Toxic Thoughts after breakup
Are you working hard at getting over someone but are you finding that it is very difficult and that the pain just won’t go away? I get it!
There is nothing worse than a broken heart and getting over someone isn’t easy.
Surprisingly, one of the biggest obstacles to getting over someone is our toxic thoughts. The negative tapes that go around and around in our head. These thoughts can stop our broken heart recovery in its tracks.
Toxic thoughts you should avoid after a breakup
Listed below are 5 kinds of toxic thoughts you should avoid after breakup that can sabotage getting over someone
#1 – I am a total loser.
For many of us, when we are left, we can’t help but take it personally, to believe that our person would never have left us if we weren’t such a loser. If we had been better looking or smarter or funnier or anyway other than we were then our person would still love us and we wouldn’t be feeling this way.
Breakups happen for many reasons but usually it’s not because one person is a loser.
People are complicated and, at the beginning, that complication doesn’t matter. What matters is the chemistry, the connection, the attraction. But, once the relationship settles down, they can become complicated.

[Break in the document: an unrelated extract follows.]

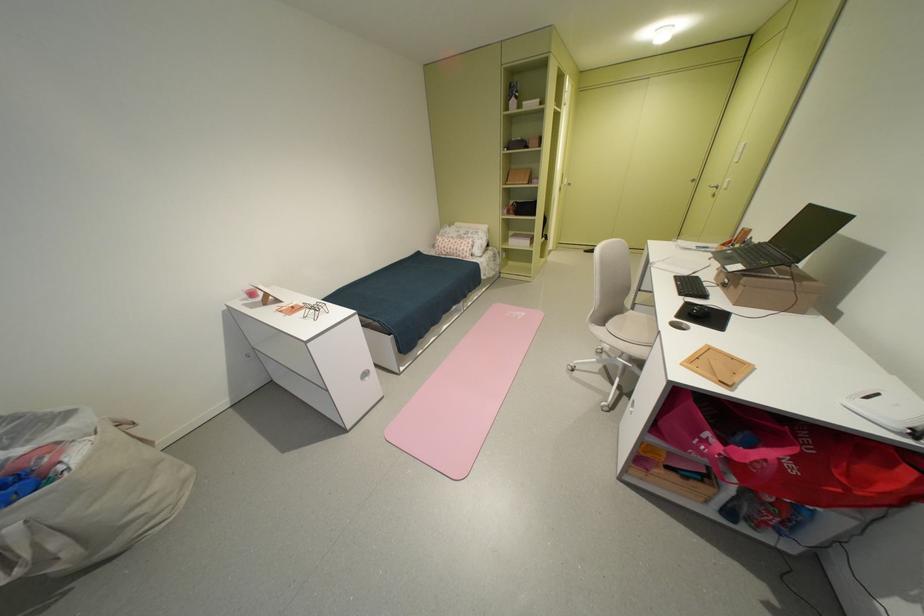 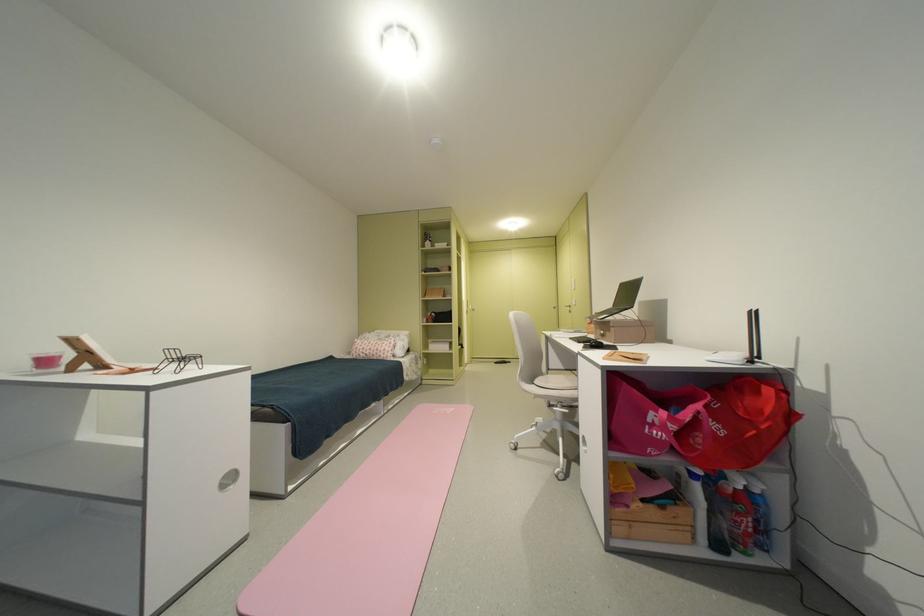 Where in the second image is the point corresponding to [658,471] from the first image?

I have a client who loves his girlfriend deeply but who doesn’t want to break up with her in spite of the fact that they don’t get along at all. They have disagreements about just about everything and some of them are fundamental to their personal beliefs. And yet, when I suggest breaking up, my client shuts me down because he loves her.

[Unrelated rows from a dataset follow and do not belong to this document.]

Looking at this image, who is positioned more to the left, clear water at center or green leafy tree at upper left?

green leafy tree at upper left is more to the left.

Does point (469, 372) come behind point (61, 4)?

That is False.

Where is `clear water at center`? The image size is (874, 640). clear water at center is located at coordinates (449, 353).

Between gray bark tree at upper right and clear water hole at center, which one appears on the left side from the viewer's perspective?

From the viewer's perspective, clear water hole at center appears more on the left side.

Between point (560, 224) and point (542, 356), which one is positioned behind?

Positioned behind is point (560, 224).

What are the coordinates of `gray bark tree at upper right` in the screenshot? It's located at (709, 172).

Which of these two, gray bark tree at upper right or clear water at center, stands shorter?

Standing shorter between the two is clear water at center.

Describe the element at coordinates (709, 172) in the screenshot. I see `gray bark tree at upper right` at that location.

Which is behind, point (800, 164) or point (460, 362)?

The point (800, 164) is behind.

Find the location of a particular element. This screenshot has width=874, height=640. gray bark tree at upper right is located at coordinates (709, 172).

Neither one of these people are ‘losers.’ Both of them are people in the world who are trying to meld their lives together but who can’t do so because of basic personality differences.
So, if you are sitting around telling yourself that you are a loser because your person left you, try to realize that you aren’t a loser, that the reasons for the breakup are complicated and as much about your person as about you.

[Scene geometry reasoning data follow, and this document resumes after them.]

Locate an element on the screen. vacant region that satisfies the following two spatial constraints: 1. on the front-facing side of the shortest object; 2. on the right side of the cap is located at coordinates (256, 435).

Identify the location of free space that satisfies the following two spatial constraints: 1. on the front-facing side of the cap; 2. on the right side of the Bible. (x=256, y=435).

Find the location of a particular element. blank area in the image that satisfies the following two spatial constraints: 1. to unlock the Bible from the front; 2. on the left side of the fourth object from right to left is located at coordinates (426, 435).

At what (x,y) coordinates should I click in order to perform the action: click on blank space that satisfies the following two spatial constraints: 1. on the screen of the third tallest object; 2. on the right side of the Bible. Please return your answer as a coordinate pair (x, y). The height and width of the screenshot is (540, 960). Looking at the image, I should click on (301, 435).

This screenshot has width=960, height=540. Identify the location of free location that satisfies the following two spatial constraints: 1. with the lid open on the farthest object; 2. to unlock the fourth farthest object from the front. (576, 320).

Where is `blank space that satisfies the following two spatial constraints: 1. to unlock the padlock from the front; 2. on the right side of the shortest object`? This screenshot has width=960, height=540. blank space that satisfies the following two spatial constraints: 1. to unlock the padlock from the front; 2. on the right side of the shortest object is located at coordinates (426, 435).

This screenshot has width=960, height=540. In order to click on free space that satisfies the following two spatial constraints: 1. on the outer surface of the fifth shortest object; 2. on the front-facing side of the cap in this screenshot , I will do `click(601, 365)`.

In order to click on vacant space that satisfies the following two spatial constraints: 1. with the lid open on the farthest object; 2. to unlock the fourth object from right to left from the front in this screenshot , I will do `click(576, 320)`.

If you don’t believe me, go ask your friends!
#2 – I will never love or be loved again.
One of the biggest reasons that I see people stay with people they shouldn’t stay with is because they are worried if they walk away from this person they will never find someone else to love. That no one will ever love them back.
I am here to tell you that, if you are thinking these thoughts, they are patently untrue. I have never, in all my years of coaching, met someone who hasn’t met someone else after a breakup. (Although I do have one client who has chosen to be single and is happy!)
There is a big wide world out there and there is lots of love to be had. You will never find that love, however, if all of your energy is given to this person who is making you unhappy. Once you put your energy out into the world, you will invite love in and it will find you.
Over the years after my divorce, I used to wonder what the love of my life was doing at that moment. Was he with his kids, skiing, working? I had no idea who he was but I knew that he was out there, living, waiting to find me.
#3 – If we could just go back to the way we were in the beginning.
I hear this from so many of my clients – if we could just go back to the way things were in the beginning we would live happily ever after. I am afraid to say, it’s impossible to go back to the beginning.
As I said above, the beginning of a relationship is a magical time. There is deep personal and chemical attraction, the nights spent talking and the days spent having adventures. The hope that the two of you have a wonderful future together is irresistible.